There's so much money going into HR tech.  I can't begin to tell you how many emails a day I get from different vendors with a lot of interesting solutions. But one of the factors that we look at is trying to assess the longevity of the solutions out there. And the way in which we do that is, we do financial analysis on how well-resourced they are and funded, but more importantly, we talk to reference clients.  Is what they're they're selling, has it been deployed in companies of our scale or bigger? How is it being used and leveraged and has the value being created?

COVID impact

As with so many other organizations, the COVID crisis has caused LEGO to take a long hard look at its HR strategy. Shuster says:

We have 25,000 employees around the world. Fifteen thousand are either factory or production colleagues who did not have the opportunity to  work from home, and retail colleagues, who when when COVID restrictions were not in place, also do not have that opportunity. So we're also very sensitive to the A and B team and trying to manage that. I think it's important to realise that one person's flexibility creates potentially an issue of flexibility for other people that they need to collaborate with.
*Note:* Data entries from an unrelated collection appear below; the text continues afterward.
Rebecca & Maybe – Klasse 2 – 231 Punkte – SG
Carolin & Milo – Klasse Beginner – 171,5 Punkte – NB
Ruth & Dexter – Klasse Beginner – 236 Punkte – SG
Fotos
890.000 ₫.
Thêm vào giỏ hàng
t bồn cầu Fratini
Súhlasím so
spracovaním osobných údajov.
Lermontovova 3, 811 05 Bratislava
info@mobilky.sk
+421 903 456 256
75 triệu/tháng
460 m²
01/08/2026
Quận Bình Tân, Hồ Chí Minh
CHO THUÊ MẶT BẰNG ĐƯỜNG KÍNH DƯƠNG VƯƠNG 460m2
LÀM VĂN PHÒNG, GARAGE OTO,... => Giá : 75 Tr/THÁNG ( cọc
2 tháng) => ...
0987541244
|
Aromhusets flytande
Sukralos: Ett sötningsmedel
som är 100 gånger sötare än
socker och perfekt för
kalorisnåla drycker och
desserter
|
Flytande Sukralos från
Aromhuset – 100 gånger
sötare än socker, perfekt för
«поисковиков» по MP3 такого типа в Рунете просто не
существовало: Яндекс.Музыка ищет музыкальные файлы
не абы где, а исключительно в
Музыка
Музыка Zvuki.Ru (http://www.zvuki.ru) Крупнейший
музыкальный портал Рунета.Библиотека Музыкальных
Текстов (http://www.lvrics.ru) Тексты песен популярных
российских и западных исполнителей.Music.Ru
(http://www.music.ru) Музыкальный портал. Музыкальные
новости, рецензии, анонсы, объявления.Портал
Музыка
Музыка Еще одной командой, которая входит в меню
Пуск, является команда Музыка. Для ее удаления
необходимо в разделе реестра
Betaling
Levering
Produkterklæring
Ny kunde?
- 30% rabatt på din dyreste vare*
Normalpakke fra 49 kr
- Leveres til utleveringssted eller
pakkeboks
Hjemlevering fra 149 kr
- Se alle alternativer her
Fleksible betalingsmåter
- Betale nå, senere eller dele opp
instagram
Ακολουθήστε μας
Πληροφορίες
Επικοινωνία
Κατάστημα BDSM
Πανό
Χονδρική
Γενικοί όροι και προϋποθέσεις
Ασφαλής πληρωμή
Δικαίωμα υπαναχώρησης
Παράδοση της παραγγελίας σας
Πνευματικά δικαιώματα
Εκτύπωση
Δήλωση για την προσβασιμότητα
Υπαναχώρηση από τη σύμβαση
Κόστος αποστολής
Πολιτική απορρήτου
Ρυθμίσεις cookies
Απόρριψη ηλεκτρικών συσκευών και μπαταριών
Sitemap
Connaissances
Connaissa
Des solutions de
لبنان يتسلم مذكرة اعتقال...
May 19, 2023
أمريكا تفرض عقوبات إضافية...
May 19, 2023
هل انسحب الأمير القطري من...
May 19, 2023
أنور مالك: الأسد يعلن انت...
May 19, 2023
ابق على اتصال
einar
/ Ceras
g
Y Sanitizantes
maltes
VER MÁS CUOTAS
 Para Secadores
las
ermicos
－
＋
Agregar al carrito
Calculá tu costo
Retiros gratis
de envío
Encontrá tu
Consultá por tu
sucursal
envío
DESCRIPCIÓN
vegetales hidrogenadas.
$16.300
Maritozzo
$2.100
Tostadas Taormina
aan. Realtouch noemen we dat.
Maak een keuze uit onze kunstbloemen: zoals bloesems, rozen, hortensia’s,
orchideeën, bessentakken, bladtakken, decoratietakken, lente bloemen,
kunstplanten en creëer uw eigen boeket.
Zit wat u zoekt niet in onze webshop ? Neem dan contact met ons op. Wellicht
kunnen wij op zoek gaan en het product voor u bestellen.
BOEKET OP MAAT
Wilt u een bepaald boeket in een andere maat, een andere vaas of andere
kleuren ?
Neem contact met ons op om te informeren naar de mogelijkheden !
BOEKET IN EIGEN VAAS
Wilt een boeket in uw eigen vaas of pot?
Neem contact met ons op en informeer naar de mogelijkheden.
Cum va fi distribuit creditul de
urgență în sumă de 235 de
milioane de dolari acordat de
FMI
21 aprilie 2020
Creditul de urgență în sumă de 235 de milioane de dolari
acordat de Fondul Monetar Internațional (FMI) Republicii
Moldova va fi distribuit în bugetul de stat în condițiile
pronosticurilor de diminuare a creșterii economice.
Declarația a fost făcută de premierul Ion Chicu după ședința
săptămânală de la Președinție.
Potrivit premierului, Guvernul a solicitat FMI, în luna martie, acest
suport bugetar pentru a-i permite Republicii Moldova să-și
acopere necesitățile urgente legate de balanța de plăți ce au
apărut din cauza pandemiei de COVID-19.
We did a lot of research, we piloted a lot of things and then we made a belief, that's partially data-based and partially belief-based, that we're actually pursuing the same approach for all of our salaried colleagues. So, there is trust in the system for teams to manage around it and to work within that  framework. There are clearly some colleagues who are still pushing for more flexibility. But we feel that, being a Danish company, equality is a very, very important value in the Danish culture and in the LEGO Group. So it was important to us to land on something where everyone is treated in the same way.

Shuster concludes:

Maybe five years ago, certainly 10 years ago, there was a lot of hyperbole that digital revolution was going to dis-intermediate talent and talent wasn't as important. I certainly see no signs of that. There's definitely movement, where you need to place talent, what kind of skills are needed. But as we clearly all are seeing in the world today, there's a shortage of talent and great people with the right skills for the future have never been in greater demand.